TASK DETAILS: From the material below, copy out each line with the word "бизнес" in it.
*** Begin section ***
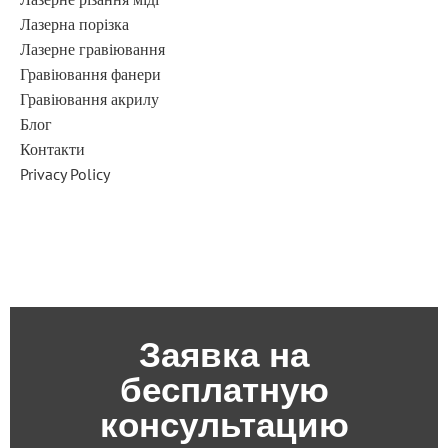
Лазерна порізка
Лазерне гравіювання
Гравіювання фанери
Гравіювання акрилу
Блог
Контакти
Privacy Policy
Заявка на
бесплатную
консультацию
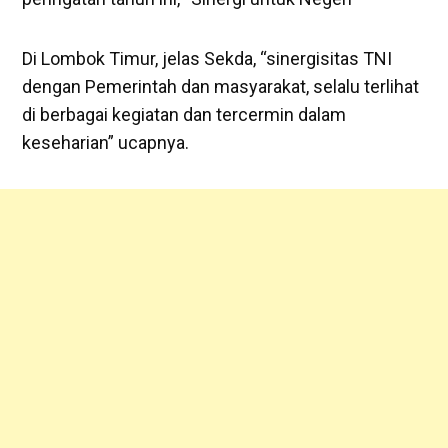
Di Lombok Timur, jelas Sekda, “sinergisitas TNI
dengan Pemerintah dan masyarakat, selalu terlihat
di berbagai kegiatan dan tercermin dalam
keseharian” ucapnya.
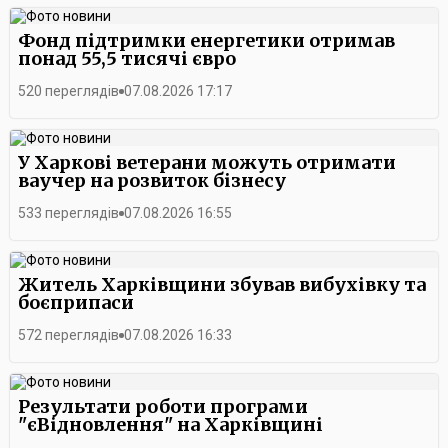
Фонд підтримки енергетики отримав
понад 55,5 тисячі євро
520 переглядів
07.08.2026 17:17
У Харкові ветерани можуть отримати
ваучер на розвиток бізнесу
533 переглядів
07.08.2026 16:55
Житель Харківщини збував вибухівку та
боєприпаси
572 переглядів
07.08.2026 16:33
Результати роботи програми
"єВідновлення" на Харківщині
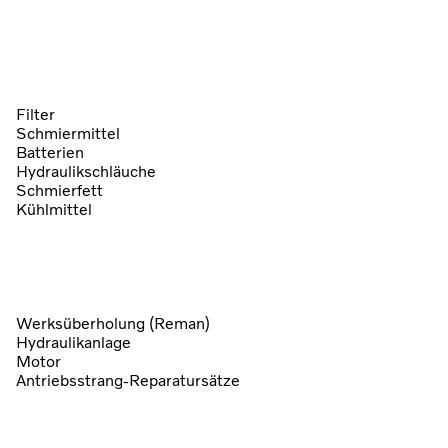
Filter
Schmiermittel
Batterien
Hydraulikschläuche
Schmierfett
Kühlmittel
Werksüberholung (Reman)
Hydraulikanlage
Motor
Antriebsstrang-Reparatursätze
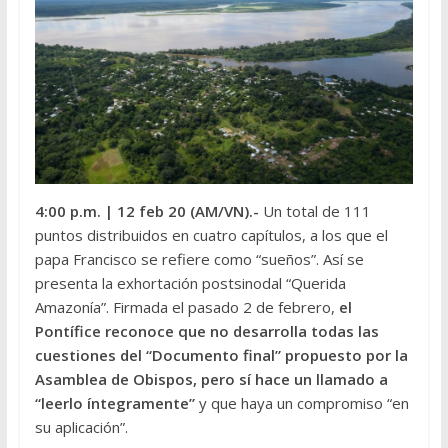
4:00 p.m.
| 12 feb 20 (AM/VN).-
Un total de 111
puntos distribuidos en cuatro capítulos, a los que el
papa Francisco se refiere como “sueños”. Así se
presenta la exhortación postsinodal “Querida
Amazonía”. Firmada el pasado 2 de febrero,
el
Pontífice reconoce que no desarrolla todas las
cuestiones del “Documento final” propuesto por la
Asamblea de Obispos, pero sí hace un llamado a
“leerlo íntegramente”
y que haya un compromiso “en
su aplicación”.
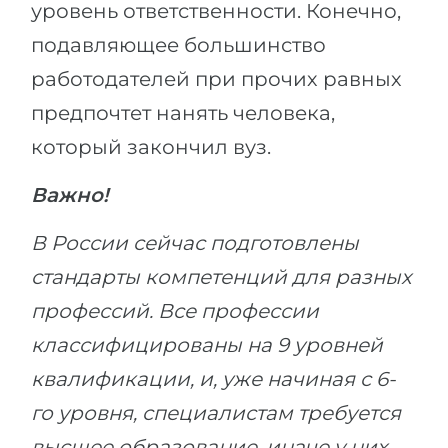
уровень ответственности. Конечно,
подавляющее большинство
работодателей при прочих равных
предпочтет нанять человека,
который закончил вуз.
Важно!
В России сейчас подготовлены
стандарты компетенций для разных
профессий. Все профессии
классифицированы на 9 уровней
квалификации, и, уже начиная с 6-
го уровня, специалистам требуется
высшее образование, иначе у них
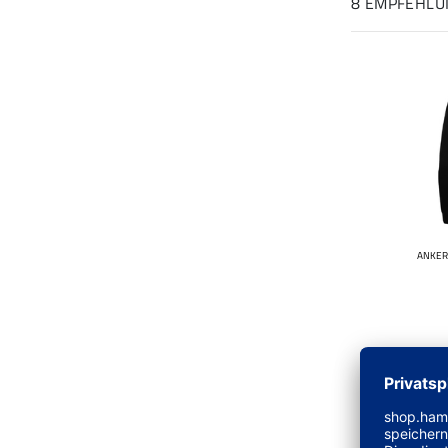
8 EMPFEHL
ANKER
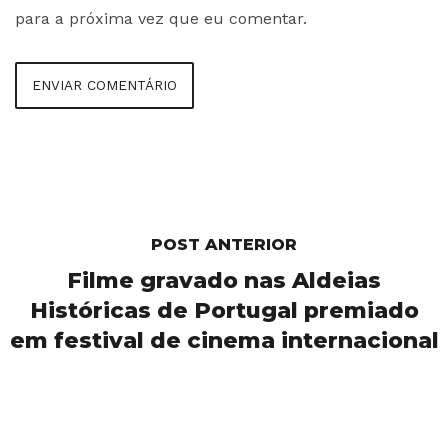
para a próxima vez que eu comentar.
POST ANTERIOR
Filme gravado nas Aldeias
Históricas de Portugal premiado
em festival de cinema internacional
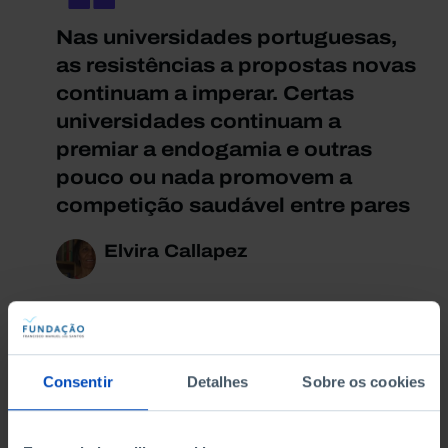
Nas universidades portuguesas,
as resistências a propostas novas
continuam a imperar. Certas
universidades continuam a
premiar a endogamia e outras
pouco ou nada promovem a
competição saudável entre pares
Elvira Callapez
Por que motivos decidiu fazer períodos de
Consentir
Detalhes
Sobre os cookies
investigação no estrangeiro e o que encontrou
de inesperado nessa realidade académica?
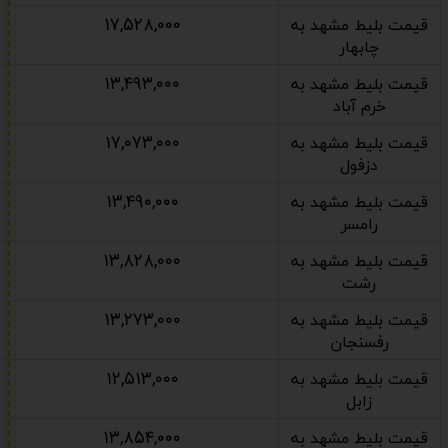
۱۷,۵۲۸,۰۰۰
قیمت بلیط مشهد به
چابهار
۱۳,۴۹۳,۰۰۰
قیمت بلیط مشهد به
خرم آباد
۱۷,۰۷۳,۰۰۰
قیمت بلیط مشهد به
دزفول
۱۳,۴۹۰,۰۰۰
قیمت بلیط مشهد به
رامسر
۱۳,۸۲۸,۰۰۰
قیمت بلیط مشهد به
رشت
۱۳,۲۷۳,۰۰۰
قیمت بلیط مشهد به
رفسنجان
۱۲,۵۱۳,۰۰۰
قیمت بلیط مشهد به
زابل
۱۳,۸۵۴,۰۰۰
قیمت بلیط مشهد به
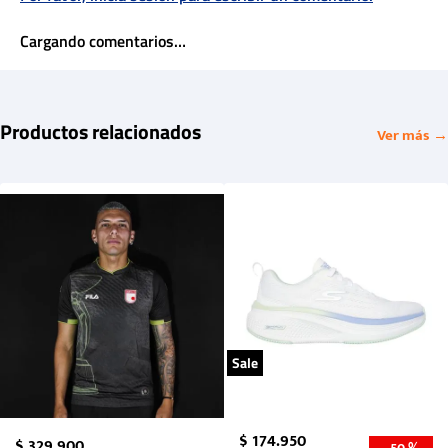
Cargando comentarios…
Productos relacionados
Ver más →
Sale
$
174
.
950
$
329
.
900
*** End section ***
*** Begin section ***
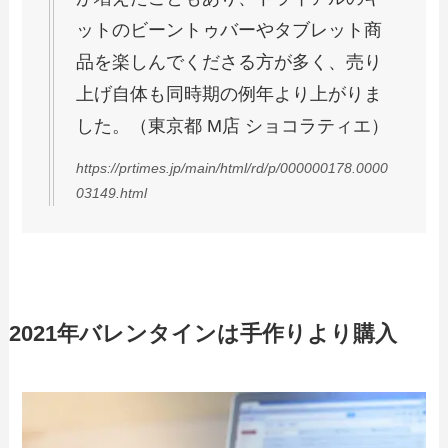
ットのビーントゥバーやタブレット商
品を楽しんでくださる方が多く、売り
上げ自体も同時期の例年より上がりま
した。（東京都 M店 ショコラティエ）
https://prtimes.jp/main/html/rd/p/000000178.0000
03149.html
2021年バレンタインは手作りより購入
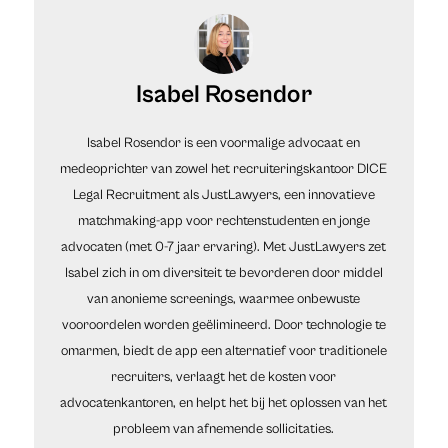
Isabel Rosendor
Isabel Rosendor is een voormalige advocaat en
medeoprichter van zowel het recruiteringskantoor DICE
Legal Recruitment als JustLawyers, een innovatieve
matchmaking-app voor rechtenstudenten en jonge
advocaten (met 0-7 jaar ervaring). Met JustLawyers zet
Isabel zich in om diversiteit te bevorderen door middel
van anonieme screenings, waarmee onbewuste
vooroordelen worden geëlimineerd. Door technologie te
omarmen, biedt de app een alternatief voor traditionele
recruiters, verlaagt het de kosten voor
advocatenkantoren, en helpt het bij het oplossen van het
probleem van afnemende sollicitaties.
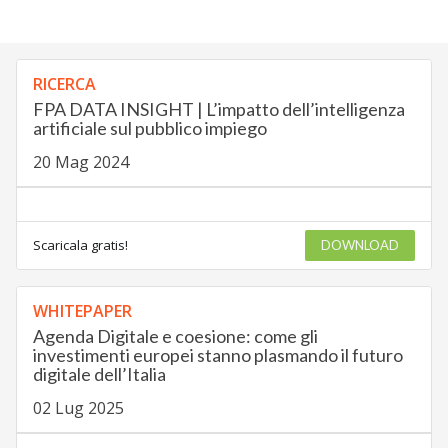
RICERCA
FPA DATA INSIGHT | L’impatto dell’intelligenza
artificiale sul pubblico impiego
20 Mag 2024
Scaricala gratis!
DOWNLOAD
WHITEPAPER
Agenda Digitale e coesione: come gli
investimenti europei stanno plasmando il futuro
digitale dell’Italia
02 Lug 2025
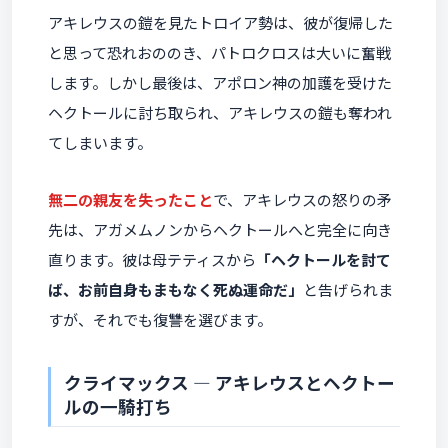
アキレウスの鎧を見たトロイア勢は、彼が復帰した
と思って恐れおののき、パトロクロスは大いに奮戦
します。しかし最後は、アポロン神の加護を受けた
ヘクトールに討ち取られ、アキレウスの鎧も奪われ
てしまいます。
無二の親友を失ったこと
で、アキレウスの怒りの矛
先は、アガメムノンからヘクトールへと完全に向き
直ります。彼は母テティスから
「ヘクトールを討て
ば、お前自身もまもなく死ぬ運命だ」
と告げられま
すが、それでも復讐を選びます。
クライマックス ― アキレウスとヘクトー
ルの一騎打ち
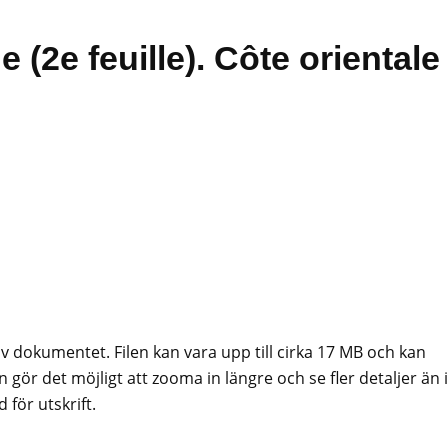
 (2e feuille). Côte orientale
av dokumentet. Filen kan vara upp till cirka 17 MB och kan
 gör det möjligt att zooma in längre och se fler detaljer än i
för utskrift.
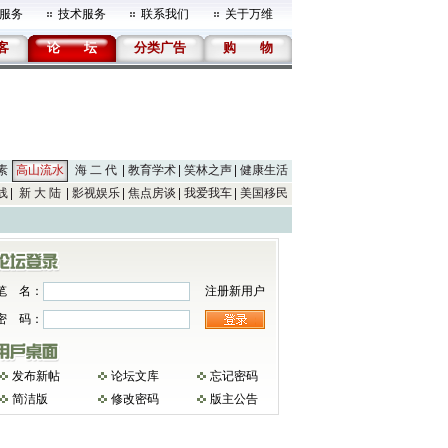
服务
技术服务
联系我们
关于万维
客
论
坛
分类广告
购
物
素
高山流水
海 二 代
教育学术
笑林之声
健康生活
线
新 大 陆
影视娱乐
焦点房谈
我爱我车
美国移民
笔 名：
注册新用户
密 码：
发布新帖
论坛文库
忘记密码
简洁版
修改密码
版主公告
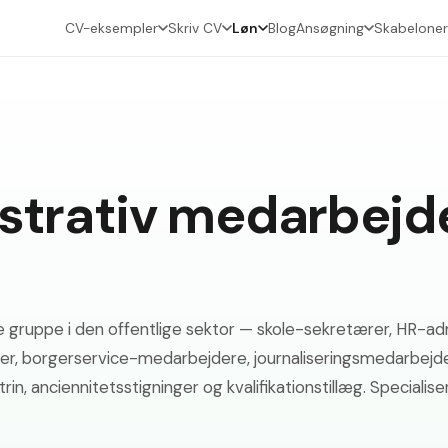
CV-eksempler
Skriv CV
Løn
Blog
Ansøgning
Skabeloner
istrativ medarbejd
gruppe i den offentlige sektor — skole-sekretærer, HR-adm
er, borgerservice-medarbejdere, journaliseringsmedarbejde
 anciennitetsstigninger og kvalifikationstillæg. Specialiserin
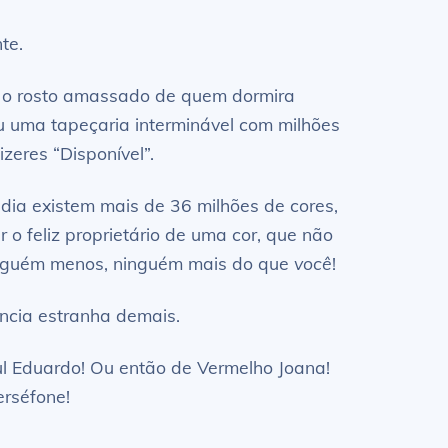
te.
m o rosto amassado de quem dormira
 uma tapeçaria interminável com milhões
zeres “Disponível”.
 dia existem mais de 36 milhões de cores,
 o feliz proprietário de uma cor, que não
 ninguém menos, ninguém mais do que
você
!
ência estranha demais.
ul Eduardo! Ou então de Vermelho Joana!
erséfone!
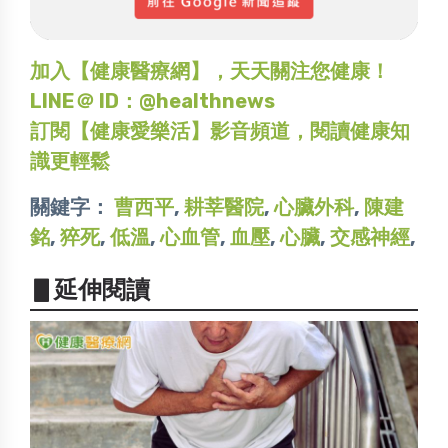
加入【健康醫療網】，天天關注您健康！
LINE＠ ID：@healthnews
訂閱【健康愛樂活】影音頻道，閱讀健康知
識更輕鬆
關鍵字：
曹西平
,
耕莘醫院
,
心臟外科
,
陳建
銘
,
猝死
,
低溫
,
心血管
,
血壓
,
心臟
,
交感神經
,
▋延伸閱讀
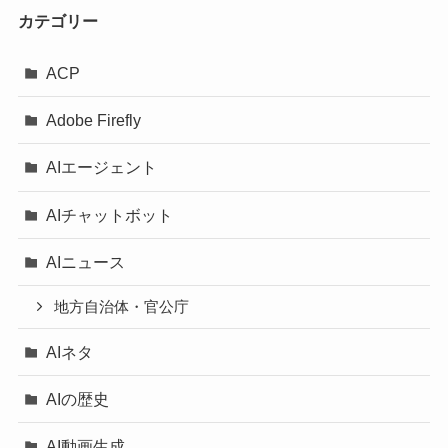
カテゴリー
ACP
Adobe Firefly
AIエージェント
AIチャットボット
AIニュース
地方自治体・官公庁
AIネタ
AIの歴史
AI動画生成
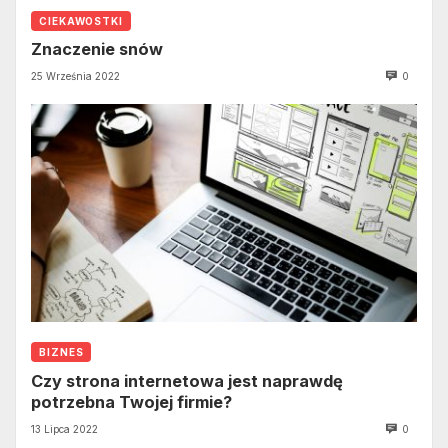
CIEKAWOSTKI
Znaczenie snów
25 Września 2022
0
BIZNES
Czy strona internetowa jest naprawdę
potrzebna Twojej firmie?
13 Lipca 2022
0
*** End section ***
*** Begin section ***
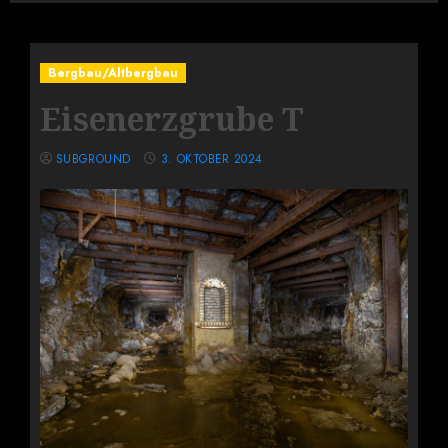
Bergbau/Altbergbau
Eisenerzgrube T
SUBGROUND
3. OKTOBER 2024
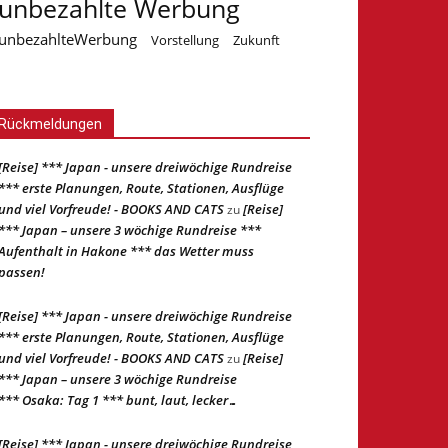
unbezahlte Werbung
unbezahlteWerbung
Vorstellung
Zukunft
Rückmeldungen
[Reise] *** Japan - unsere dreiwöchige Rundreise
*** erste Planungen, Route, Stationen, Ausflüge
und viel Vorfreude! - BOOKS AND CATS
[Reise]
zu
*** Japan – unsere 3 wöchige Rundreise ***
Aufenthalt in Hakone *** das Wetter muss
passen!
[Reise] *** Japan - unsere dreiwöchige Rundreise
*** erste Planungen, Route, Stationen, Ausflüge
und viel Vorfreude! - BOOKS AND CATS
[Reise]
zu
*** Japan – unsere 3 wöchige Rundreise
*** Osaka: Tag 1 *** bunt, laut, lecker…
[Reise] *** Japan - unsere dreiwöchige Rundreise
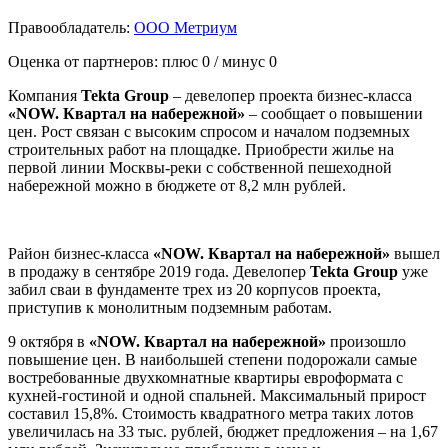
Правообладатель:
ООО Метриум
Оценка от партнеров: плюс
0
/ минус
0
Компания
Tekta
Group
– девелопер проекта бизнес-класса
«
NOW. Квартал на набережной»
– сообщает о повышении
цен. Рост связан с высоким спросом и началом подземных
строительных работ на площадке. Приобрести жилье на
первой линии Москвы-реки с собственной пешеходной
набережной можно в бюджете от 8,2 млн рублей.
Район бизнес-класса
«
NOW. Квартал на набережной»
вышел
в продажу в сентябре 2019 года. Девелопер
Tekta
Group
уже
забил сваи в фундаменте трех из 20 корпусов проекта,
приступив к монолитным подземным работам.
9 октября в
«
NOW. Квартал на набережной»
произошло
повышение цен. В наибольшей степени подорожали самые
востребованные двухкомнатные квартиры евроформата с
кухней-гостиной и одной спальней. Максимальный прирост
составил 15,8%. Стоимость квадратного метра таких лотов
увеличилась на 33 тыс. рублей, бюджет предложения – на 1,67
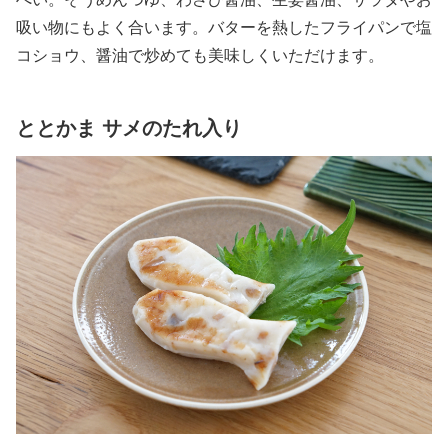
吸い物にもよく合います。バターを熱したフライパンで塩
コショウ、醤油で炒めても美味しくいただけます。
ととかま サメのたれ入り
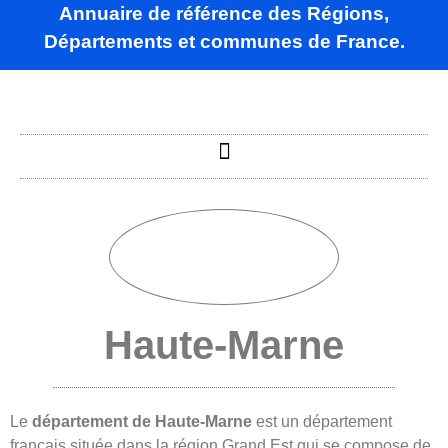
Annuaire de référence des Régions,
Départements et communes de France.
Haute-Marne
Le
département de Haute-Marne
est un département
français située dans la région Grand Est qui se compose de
*** End section ***
OUTPUT FOR THIS TASK:
– девелопер проекта бизнес-класса
Район бизнес-класса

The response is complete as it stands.